“He intends going to the bar, he tells me.”
“He will be heard from yet, or I renounce all claims to common sense,” replied the other. “There is, unquestionably, a brilliant career before him.”
“I would rather, in the meantime,” observed Mrs. Purcell, “that he had continued steadfast to his religion. They tell me that he has become a Protestant.”
“Why, I believe he couldn’t gain a scholarship, as you call it, Jack, without becoming a member of the Established Church.”
“No, sir, he could not.”
“Well, then,” proceeded the proctor, “what great harm? Why, I believe in my soul, that if it weren’t for the bigotry of priests and parsons, who contrive to set the two churches together by the ears, there would be found very little difference between them. For my part, I believe a good, honest Protestant will go to heaven when a scoundrel Papist won’t, and vice versa. The truth is, begad, that it’s six of one and half a dozen of the other; and sorry would I be to let so slight a change as passing from one religion to the other ever be a bar to the advancement or good fortune of any one of my children!”
“I would much rather not hear you say so, Mat,” replied his wife; “nor do I ever wish my children to gain either wealth or station in the world by the sacrifice of the highest principle that can bind the heart—that of religion.”

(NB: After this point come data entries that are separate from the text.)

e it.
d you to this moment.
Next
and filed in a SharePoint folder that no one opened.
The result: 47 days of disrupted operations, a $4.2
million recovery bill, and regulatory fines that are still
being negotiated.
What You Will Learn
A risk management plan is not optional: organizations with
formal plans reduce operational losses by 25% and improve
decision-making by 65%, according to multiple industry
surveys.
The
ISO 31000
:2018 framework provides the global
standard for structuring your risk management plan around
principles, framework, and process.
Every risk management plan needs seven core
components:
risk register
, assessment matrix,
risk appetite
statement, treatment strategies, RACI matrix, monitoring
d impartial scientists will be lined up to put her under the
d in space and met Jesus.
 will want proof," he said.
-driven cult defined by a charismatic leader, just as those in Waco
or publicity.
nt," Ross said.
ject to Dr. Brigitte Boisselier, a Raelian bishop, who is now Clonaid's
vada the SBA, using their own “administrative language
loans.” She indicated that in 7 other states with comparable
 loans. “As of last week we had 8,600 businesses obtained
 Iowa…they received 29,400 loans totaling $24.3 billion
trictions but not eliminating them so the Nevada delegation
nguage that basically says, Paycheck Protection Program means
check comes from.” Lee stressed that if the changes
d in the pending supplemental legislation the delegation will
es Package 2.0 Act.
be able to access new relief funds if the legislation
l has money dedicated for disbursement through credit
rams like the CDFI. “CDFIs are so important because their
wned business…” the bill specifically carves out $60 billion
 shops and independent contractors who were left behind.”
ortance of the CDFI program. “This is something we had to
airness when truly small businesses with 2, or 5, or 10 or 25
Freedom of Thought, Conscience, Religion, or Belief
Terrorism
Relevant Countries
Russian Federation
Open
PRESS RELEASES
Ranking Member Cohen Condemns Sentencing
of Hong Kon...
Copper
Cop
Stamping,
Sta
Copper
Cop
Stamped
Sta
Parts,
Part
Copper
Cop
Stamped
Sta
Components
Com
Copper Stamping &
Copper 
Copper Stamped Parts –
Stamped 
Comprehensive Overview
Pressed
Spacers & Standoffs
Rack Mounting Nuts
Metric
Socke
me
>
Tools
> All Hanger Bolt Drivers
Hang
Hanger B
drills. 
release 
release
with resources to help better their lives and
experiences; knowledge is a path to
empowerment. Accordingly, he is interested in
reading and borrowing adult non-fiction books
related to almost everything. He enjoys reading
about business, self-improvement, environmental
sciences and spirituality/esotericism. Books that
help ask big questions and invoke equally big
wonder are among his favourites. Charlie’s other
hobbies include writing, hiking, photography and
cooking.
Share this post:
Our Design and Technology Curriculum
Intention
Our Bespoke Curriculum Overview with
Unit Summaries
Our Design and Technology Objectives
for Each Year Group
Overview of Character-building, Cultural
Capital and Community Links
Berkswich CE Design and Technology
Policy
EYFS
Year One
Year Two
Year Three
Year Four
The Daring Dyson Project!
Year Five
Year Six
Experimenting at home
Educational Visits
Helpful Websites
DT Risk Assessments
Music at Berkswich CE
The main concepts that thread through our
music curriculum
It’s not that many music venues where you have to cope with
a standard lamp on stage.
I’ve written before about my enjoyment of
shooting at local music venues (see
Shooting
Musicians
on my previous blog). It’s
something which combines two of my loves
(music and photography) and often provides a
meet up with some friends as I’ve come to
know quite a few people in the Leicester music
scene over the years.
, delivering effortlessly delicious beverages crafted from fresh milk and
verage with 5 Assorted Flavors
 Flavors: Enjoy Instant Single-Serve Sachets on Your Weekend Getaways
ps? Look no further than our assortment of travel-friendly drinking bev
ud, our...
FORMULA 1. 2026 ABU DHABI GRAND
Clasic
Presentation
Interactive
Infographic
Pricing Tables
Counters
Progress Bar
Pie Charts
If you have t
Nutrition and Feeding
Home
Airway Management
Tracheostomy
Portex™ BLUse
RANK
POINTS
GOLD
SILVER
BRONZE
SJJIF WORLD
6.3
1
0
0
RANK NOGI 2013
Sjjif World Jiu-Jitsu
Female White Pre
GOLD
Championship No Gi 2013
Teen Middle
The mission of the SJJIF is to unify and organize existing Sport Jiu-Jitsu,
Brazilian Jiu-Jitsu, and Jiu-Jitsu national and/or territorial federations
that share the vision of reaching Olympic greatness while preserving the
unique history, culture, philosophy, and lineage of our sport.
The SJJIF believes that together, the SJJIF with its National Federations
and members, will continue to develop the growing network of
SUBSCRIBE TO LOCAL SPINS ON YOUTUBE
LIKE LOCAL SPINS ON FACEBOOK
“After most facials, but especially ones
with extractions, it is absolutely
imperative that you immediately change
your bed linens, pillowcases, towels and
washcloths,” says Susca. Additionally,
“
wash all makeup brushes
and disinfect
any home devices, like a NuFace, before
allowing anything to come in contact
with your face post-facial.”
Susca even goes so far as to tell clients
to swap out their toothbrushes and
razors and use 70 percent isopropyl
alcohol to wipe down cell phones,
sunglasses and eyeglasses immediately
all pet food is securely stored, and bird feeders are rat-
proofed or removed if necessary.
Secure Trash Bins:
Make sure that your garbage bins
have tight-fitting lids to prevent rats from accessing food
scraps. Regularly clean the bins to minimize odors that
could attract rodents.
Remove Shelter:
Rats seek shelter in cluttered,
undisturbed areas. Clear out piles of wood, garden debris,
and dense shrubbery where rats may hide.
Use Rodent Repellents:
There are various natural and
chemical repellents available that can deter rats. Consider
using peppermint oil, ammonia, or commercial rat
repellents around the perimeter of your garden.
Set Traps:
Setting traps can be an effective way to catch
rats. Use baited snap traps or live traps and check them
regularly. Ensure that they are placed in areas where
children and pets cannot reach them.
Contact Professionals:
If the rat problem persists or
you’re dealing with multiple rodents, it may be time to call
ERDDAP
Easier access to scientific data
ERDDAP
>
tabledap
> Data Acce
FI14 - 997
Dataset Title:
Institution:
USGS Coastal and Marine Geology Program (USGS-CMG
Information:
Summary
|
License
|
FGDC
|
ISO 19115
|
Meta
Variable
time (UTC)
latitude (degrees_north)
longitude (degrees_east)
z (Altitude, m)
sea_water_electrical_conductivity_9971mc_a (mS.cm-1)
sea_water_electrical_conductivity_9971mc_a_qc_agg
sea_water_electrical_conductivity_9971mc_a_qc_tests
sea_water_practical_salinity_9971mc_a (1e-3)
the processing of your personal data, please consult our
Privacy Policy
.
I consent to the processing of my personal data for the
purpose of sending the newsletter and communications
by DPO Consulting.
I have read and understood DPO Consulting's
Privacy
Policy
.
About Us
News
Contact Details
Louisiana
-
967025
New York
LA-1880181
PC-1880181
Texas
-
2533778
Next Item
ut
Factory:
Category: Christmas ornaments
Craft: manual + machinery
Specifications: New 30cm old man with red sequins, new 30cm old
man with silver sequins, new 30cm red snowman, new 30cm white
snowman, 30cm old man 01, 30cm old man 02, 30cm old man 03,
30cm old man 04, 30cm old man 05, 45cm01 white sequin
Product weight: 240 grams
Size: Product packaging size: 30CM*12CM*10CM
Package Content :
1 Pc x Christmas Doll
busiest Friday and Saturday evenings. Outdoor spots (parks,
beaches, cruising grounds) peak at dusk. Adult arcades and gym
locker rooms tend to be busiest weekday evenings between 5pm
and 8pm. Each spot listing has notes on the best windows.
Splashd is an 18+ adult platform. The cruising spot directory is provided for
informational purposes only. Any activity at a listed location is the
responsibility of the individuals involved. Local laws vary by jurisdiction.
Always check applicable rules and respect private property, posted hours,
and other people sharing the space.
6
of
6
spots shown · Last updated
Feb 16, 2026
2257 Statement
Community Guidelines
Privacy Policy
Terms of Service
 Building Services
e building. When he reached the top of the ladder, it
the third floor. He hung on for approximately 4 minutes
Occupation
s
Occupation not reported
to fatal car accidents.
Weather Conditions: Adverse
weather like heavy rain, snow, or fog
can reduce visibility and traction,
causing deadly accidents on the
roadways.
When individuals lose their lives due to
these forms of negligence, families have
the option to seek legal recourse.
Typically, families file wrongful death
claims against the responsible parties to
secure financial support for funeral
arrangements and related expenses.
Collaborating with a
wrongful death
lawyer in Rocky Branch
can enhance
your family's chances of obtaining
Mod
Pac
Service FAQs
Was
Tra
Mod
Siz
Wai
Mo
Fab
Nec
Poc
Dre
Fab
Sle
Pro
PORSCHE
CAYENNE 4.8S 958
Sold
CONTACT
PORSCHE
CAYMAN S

“Pooh, Nancy, you speak like a woman who never looked beyond the range of the kitchen and larder, or thought beyond the humdrum prayers of your Manual. I wish to see my children established; I wish to see them gain station in the world; I wish to make them the first of their family; and I do assure you, Nancy, that it is not such a trifle as the difference between popery on the one hand, and Protestantism on the other, that I’d suffer—that is, if they will be guided by me—to stand between them and the solid advantages of good connection, and a proper standing in the world. I say, then, boys and girls, don’t be fools; for, as for my part, I scarcely think, to tell God’s truth, that there’s to the value of sixpence between the two creeds.”
“Father,” said Mary, laughing, “you’re a man of a truly liberal disposition in these matters.”
“But, papa,” said Julia, with an arch look, “if there be not the value of sixpence between the two creeds, perhaps there is more than that between the two clergy?”
The proctor shook his head and laughed.
“Ah, Judy, my girl, you have me there,” he replied; “that goes home to the proctor, you baggage. Devil a thing, however, like an endowed church, and may God keep me and all my friends from the voluntary system!—ha! ha! ha! Come, now, for that same hit at the old proctor, you must walk over here and play me my old favorite, the ’Cannie Soogah,’ just to pull down your pride. The ‘Cannie Soogah,’ you know, is the Irish for Jolly Pedlar, and a right jolly pedlar your worthy father was once in his days.”